This quotation is from Augustine’s Confessions and specifically from chapter 11, pp. 229. Augustine’s idea is that time is an illusion because past and future do not ever really exist. They are nothing tangible and we can do nothing with them. There is only the never-ending present through which we flow, although that is slightly incorrect as well as it seems to imply that that present is coming from somewhere on its way to somewhere else, which it is not, as it only exists for a moment before it becomes what we call the past, which, according to Augustine, does not exist. That present could not have existed before it reached us, either, as the future also does not exist.

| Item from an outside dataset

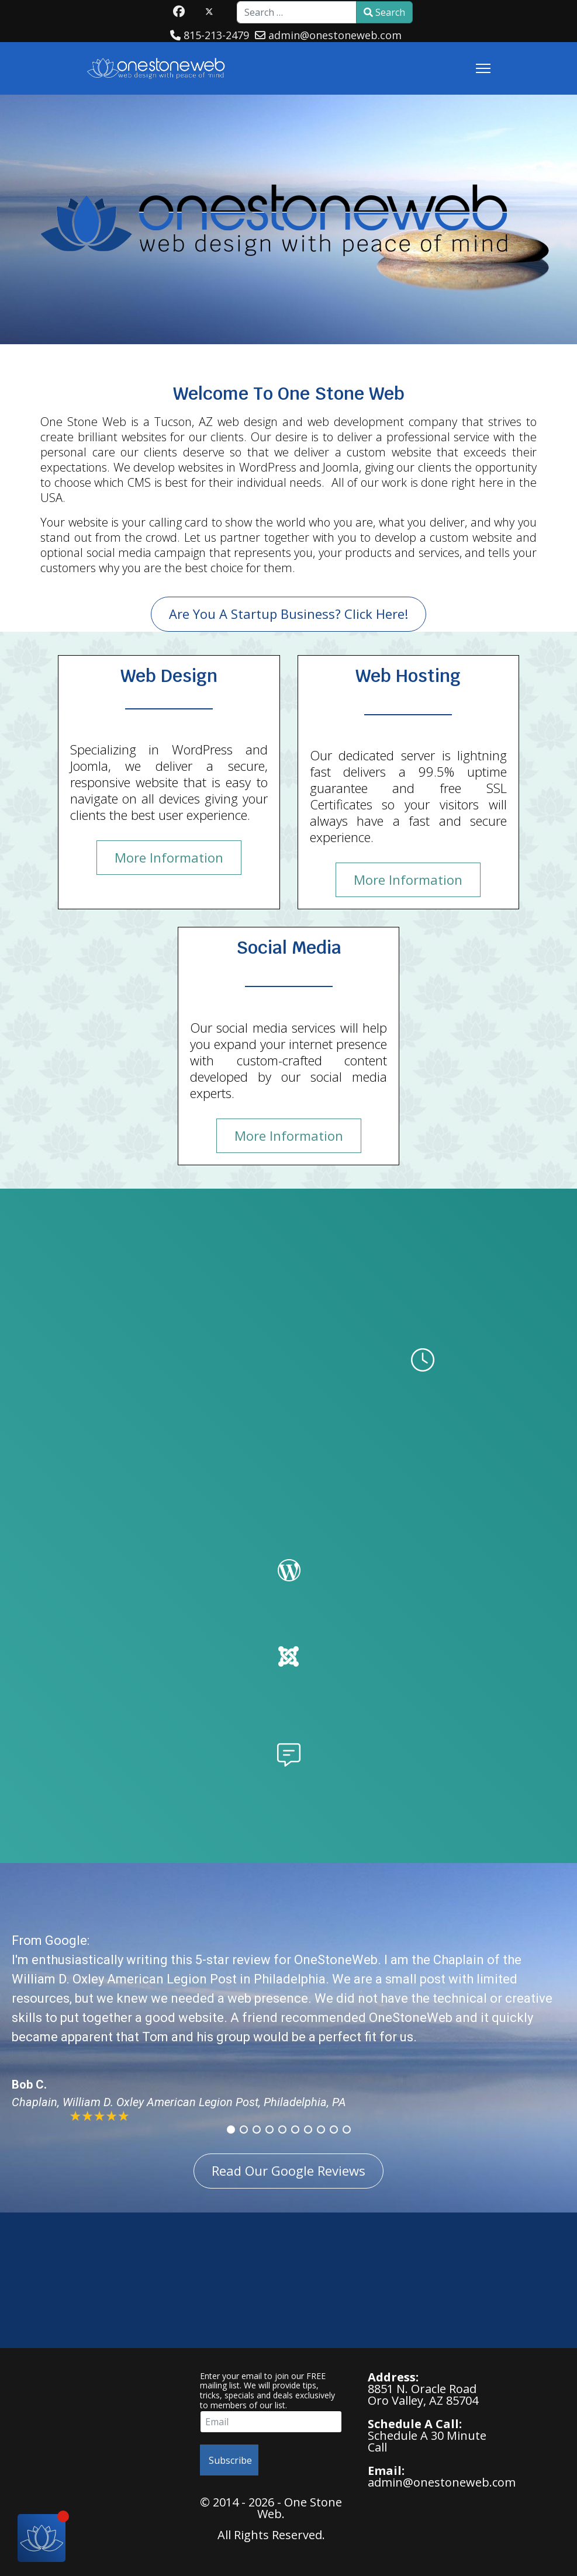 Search (384, 12)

This was a new idea in that the subject of the nature of time had not been brought up before, and so it is not contrary to any previous work, but decidedly definitive. Augustine’s arguments are concise and make sense, if one accepts the existence of God. Even if one does not, the idea that past and future do not exist and thus that time is an illusion is straightforward enough to be accepted without any religious justification. One needs only to accept God as existing if one wants to go further into Augustine’s arguments surrounding the question of what God was doing before It made the earth. Augustine answers that God was not doing anything “before” then as there was no “before”: since time is an illusion, there is only the now. In keeping with his religious beliefs, Augustine also throws in that there was no time before then, either, as God had not yet created it.
Perhaps one of the most clear-cut statements that Augustine makes pertaining to the nature of time is, “Who can measure the past which does not now exist or the future which does not yet exist, unless perhaps someone dares to assert that he can measure what has no existence?” (Augustine, Confessions, pp. 233). This is a clever and unique way of looking at time, especially since the subject itself had not yet come up in any major previous work. Another interesting thing that Augustine claims is that “both future and past events exist,” (Augustine, Confessions, pp. 233). This is interesting because, according to Augustine, the time in which these events should occur does not exist. Perhaps it can be said that all events that occur happen in the same instant. This could come from the idea that there are things happening now, there were once other things happening, and there will be still other things happening eventually, and how all of these happenings are, were, or will be valid and definite events. If such things are quite certainly in existence, but past and future are both unreal, then those things must be happening now, in the only time that is real: the present.
One obvious result of Augustine’s discussion of time might be the advancement of the subject by others. It is such an interesting subject upon which Augustine touched only briefly in his quasi-autobiography that others might wish to take it on to expand Augustine’s ideas, or argue against them to a different end. Another result might be, once again, the strengthening of the Christian viewpoint since Augustine’s work answers some disturbing questions about God, such as, what was God doing previously? Why did God stop doing that in order to create us? And, why did God change if It was already perfect? All of those questions involve the passage of time, which Augustine conveniently writes off, but only in the most logical and intriguing way possible. Thus Augustine’s work on time introduces new ideas to the world in an intelligent manner and gives more backing to the church. Though Augustine was more well-known for the autobiographical portions of his writing, this surely won him recognition as well.